The authenticity of this work has kindly been confirmed by the Giuseppe Penone Archives.
Pelle di marmo e spine d'acacia - Sara was created in 2001, and clearly demonstrates Giuseppe Penone's fascination with skin, and indeed with different forms of skin. This work consists of two contrasting yet similar panels: in one, the shapes and contours of a section of skin have been picked out in acacia thorns which stick out from the surface; the other panel is a block of marble in which Penone has painstakingly traced out the veins within the material itself. This lends it a skin-like appearance that nonetheless derives completely from and is wholly suggested by the presence of the dark veins within the marble; Penone recently used this technique to acclaimed effect by covering the floor of the Italian Pavilion at the 2007 Venice Biennale. The fact that Penone has created two panels which have light backgrounds gives them the fleeting visual appearance of a drawing, a notion continued by the fact that the veins in the marble consist of graphite: in both panels, through the veins and the thorns, the 'drawn' areas extrude from the surface itself, Penone deliberately complicating the entire process of drawing.

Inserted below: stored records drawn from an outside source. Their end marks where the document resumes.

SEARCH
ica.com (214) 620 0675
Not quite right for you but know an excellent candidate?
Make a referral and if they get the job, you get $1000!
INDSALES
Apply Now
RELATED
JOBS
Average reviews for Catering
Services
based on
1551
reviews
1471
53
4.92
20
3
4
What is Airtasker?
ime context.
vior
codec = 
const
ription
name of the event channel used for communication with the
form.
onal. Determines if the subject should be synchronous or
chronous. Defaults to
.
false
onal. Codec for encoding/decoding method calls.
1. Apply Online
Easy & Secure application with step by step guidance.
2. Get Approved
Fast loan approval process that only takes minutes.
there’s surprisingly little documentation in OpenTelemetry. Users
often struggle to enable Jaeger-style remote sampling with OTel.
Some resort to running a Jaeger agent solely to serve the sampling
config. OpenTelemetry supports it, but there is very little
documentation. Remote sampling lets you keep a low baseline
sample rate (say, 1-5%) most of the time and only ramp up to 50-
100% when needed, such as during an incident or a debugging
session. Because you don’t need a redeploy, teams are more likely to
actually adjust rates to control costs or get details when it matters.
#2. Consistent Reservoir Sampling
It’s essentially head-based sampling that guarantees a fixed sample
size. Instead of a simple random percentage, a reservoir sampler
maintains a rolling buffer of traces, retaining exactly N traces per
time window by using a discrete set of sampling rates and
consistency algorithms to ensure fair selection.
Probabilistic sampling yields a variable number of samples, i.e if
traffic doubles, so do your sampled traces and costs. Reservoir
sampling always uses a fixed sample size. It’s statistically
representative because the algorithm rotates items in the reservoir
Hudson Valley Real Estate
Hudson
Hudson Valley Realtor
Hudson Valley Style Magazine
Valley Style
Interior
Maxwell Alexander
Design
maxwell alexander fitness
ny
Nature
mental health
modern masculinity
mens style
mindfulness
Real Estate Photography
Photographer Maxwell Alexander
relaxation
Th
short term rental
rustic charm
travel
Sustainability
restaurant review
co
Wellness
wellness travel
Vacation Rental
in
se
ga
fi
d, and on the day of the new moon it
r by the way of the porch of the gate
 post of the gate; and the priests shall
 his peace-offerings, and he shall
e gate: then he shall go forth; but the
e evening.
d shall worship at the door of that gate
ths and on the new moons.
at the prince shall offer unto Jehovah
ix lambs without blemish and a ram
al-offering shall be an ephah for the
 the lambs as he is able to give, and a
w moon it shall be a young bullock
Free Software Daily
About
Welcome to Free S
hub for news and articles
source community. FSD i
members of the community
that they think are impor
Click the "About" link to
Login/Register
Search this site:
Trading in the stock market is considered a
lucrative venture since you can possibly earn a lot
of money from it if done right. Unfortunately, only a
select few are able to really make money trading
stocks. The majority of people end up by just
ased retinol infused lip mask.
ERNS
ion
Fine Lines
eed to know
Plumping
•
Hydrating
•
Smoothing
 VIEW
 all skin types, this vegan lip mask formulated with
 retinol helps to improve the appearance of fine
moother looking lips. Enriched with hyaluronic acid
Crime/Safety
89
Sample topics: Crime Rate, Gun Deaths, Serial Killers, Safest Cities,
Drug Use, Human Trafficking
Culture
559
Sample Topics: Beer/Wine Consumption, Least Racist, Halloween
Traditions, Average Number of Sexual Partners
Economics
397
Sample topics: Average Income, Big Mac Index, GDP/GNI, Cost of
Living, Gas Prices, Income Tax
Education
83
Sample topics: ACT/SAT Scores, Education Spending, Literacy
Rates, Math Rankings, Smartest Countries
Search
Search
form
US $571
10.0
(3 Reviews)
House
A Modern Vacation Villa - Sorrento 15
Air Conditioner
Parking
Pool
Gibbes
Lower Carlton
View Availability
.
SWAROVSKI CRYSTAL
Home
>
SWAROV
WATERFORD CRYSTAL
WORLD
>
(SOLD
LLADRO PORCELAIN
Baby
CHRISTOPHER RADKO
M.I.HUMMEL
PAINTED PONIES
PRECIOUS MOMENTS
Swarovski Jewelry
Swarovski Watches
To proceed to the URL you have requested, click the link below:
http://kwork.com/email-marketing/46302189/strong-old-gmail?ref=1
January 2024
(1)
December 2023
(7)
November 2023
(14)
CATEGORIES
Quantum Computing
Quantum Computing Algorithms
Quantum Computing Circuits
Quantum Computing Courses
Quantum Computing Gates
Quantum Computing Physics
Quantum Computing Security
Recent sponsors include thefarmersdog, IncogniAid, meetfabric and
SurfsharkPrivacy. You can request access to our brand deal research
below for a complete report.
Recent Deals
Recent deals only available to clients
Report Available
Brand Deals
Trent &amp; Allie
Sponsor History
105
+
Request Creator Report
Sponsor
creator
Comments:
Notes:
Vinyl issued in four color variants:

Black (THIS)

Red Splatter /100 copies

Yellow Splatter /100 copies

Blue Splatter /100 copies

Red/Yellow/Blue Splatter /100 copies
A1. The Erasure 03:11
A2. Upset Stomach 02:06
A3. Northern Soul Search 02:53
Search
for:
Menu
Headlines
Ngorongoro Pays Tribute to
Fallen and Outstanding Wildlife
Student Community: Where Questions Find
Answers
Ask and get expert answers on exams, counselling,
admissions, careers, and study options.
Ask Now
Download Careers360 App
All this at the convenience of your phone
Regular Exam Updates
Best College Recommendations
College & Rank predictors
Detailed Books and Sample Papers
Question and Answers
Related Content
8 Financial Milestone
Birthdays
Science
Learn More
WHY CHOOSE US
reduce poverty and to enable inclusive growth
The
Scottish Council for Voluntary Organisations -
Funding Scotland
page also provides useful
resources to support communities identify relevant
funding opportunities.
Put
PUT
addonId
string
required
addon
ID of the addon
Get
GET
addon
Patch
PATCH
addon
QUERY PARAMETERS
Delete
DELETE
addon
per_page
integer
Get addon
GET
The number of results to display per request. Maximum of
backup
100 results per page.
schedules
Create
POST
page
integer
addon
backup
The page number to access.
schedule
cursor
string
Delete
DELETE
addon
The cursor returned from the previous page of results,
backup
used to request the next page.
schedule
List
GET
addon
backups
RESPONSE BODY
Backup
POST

'Marble,' Penone has explained,
'is a material traditionally used for sculptures, and it's difficult to use it because it is encrusted with significance and art history. Since the nineties I've produced a series of works on the structure of marble, its veining. Traditional sculpture used a delicately veined marble for figures, because it suggested the network of veins in the transparency of the material. In my work I brought out the veins of the marble in relief, making them stand out sharply. It's like a sort of bas-relief, where the veins are sunk in the material, like the veins of the hand, yet emerge slightly from the skin. I want to bring out the idea of vitality and inherent animality in the material' (Penone, quoted in Giuseppe Penone: Sculture di linfa, exh.cat., Venice, 2007, p. 216).
This animality is made all the more explicit by the visual assonance between the two panels, between the magnified portion of what appears to be human skin and the surface of the marble. This work explores and celebrates the similarities between each, the fact that these forms are the products of the interactions of, respectively, the body and the marble with the world at large. There is a great equivalency in the substance from which all is made, a universality that Penone has embraced. At the same time, he has deliberately created a tension between the two, disrupting the tactile quality of the marble by the thorns on the other side. These, themselves the product of the acacia's own 'skin' and here resembling hairs and adding to the verisimilitude of he panel, are sharp enough that they could puncture the skin and therefore introduce a dichotomy, a game of seduction and repulsion in the surfaces. The thorns themselves have been applied to a silk surface whose relative transparency had allowed Penone to see the pattern of previously-drawn skin underneath. Meanwhile this material, produced by silk-worms, ensures that this work unites the trinity of elements: animal, vegetable and mineral.